NAII Stresses Legal, Competitive Reasons for Use of Credit Information

February 4, 2002

Insurance scores provide companies an objective and unbiased underwriting tool, Sam Sorich, vice president and western regional manager of the National Association of Independent Insurers (NAII) explained last week during a Nevada symposium on credit-based insurance scores.

“Studies and statistics conclusively show that a strong correlation exists between a person’s likelihood of experiencing a loss, such as a car accident or property damage, and how an individual manages his or her finances,” Sorich said.

Insurance scores determine a fairer pricing structure by better matching rates with the risk of loss, Sorich said.

“Using insurance scores for underwriting and rating actually helps make insurance coverage more available for millions of drivers and homeowners,” he added.

During the informational hearing, Sorich touched on the legal authority for the use of credit reports and why insurance companies place value on insurance scores:

Federal and Nevada credit laws – Insurers have been authorized to use credit information about consumers since 1970, when the federal Fair Credit Reporting Act was enacted. The Act permits insurers to use credit to determine whether or not to issue, renew or cancel a policy, rates to charge and terms of coverage. However, personal lines insurers began to widely use credit scores only during the past few years as Fair, Isaac and Company, Inc. and some insurance companies developed systems to analyze how certain credit characteristics relate to loss ratios for auto and homeowners insurance. Credit-based insurance scores are products of these systems, Sorich said.

Nevada law recognizes insurers’ authority to use credit information for underwriting and its statutes on credit reports mirror some provisions in the federal act, such as the requirement that insurers must advise consumers when they deny insurance, non-renew their policy or charge a higher rate because of credit history. Both Nevada and the federal act also mandate that insurers provide consumers with credit reporting agency information if such action is taken.

Why insurers use credit – Credit-based insurance scores are used by a majority of private passenger auto and homeowner insurers in underwriting, pricing or in reviewing applications and renewals.

“Insurance scores achieve long-standing underwriting goals by being objective, complete, efficient, equitable and increasing the availability of insurance,” Sorich said.

Insurance scores meet these goals by:

Not considering income, address, race, ethnicity, religion, gender, marital status, disability, nationality or age. Rather, the scores are based on objective analysis of how a person manages his or her credit.

Supplement other underwriting and rating information-such as insurance applications and motor vehicle records- to give a more complete picture of a risk of loss.

Streamline the underwriting process and reduce costs. Ready access to credit-based insurance scores allow companies to decide whether it will order motor vehicle records or claim reports on new business applications who obtain a certain insurance score.

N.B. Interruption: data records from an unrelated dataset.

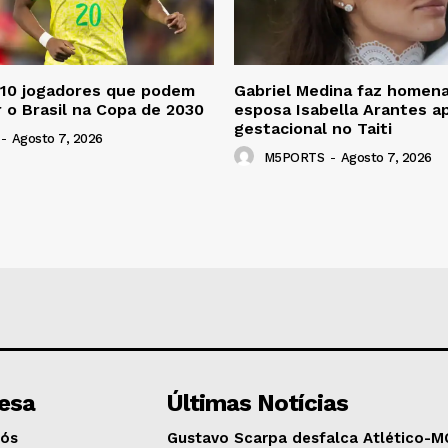
 10 jogadores que podem
Gabriel Medina faz homen
 o Brasil na Copa de 2030
esposa Isabella Arantes a
gestacional no Taiti
-
Agosto 7, 2026
M5PORTS
-
Agosto 7, 2026
esa
Últimas Notícias
Nós
Gustavo Scarpa desfalca Atlético-M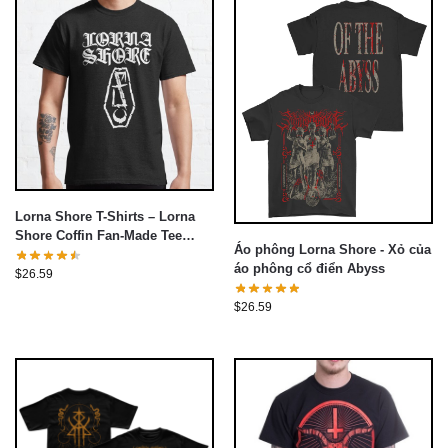
Lorna Shore T-Shirts – Lorna
Shore Coffin Fan-Made Tee
Áo phông Lorna Shore - Xỏ của
Classic T-Shirt
áo phông cổ điển Abyss
$
26.59
$
26.59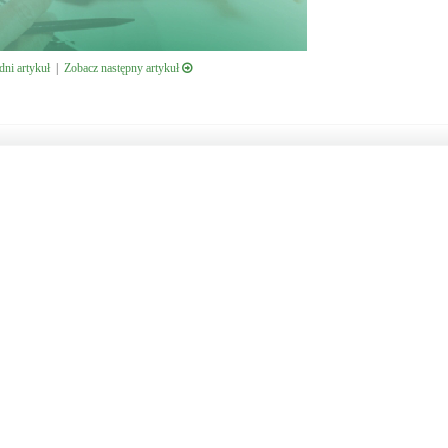
ni artykuł
|
Zobacz następny artykuł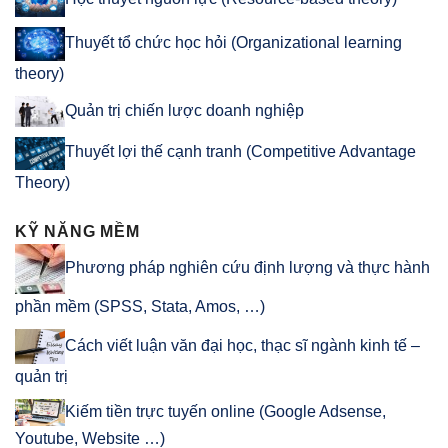
Thuyết tổ chức học hỏi (Organizational learning
theory)
Quản trị chiến lược doanh nghiệp
Thuyết lợi thế cạnh tranh (Competitive Advantage
Theory)
KỸ NĂNG MỀM
Phương pháp nghiên cứu định lượng và thực hành
phần mềm (SPSS, Stata, Amos, …)
Cách viết luận văn đại học, thạc sĩ ngành kinh tế –
quản trị
Kiếm tiền trực tuyến online (Google Adsense,
Youtube, Website …)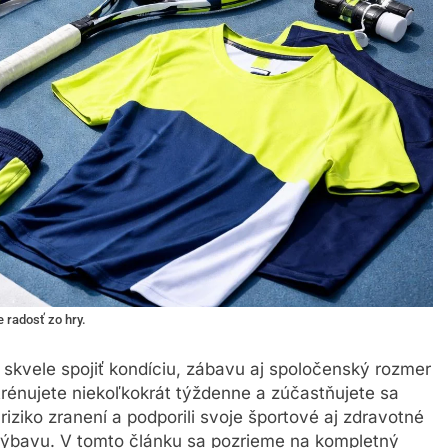
e radosť zo hry.
 skvele spojiť kondíciu, zábavu aj spoločenský rozmer
 trénujete niekoľkokrát týždenne a zúčastňujete sa
i riziko zranení a podporili svoje športové aj zdravotné
ú výbavu. V tomto článku sa pozrieme na kompletný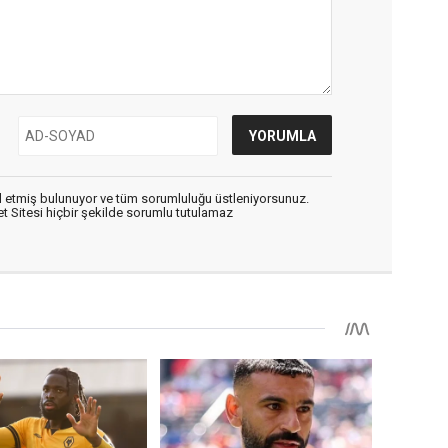
 etmiş bulunuyor ve tüm sorumluluğu üstleniyorsunuz.
 Sitesi hiçbir şekilde sorumlu tutulamaz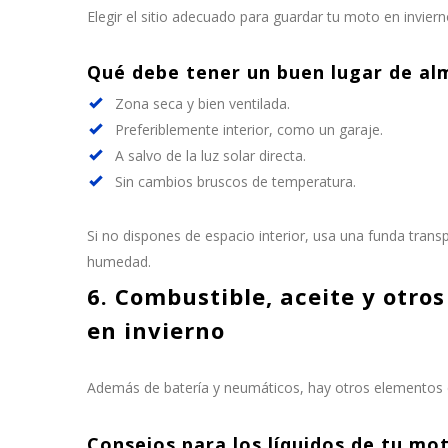
Elegir el sitio adecuado para guardar tu moto en invie
Qué debe tener un buen lugar de a
Zona seca y bien ventilada.
Preferiblemente interior, como un garaje.
A salvo de la luz solar directa.
Sin cambios bruscos de temperatura.
Si no dispones de espacio interior, usa una funda transp
humedad.
6. Combustible, aceite y otro
en invierno
Además de batería y neumáticos, hay otros elementos 
Consejos para los líquidos de tu mo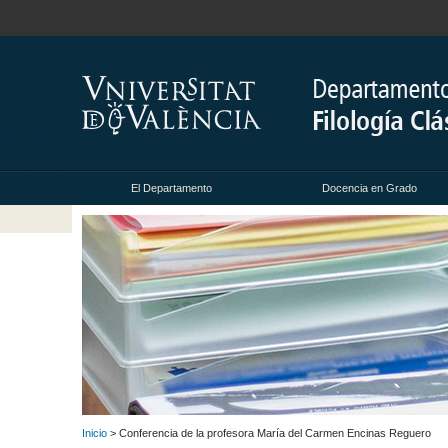
El Departamento
Docencia en Grado
Inicio
> Conferencia de la profesora María del Carmen Encinas Reguero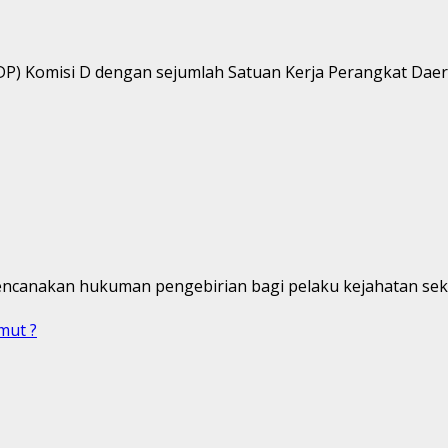
P) Komisi D dengan sejumlah Satuan Kerja Perangkat Daera
encanakan hukuman pengebirian bagi pelaku kejahatan seks
mut ?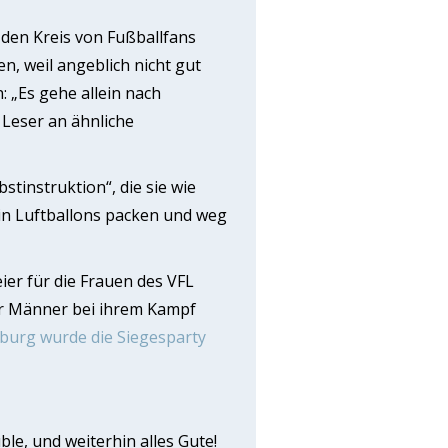
 den Kreis von Fußballfans
, weil angeblich nicht gut
 „Es gehe allein nach
 Leser an ähnliche
tinstruktion“, die sie wie
n in Luftballons packen und weg
ier für die Frauen des VFL
er Männer bei ihrem Kampf
burg wurde die Siegesparty
le, und weiterhin alles Gute!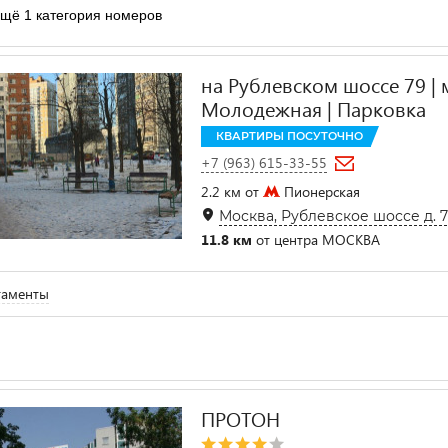
щё 1 категория номеров
на Рублевском шоссе 79 | 
Молодежная | Парковка
КВАРТИРЫ ПОСУТОЧНО
+7 (963) 615-33-55
2.2 км от
Пионерская
Москва, Рублевское шоссе д. 
11.8 км
от центра МОСКВА
таменты
ПРОТОН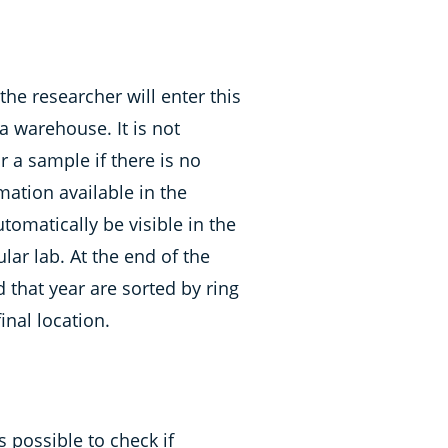
the researcher will enter this
a warehouse. It is not
r a sample if there is no
mation available in the
tomatically be visible in the
lar lab. At the end of the
 that year are sorted by ring
inal location.
s possible to check if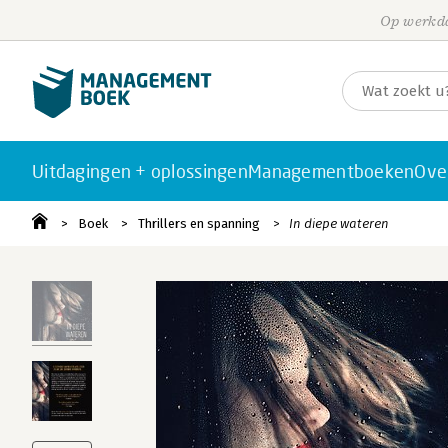
Op werkda
Uitdagingen + oplossingen
Managementboeken
Ove
Boek
Thrillers en spanning
In diepe wateren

“When rates do not reflect loss costs, some consumers must pay higher premiums to subsidize higher-risk individuals,” Sorich said. “However, by using insurance scores, insurers can charge lower premiums to financially responsible consumers and, in some cases, make insurance more available to drivers who have less-than-perfect driving records and homeowners whose residences may not qualify under so-called traditional underwriting factors.

“Consumers who pay bills on time, keep balances low and apply for credit only as needed can improve their credit-based insurance scores and benefit from this underwriting mechanism widely used by insurers,” Sorich said.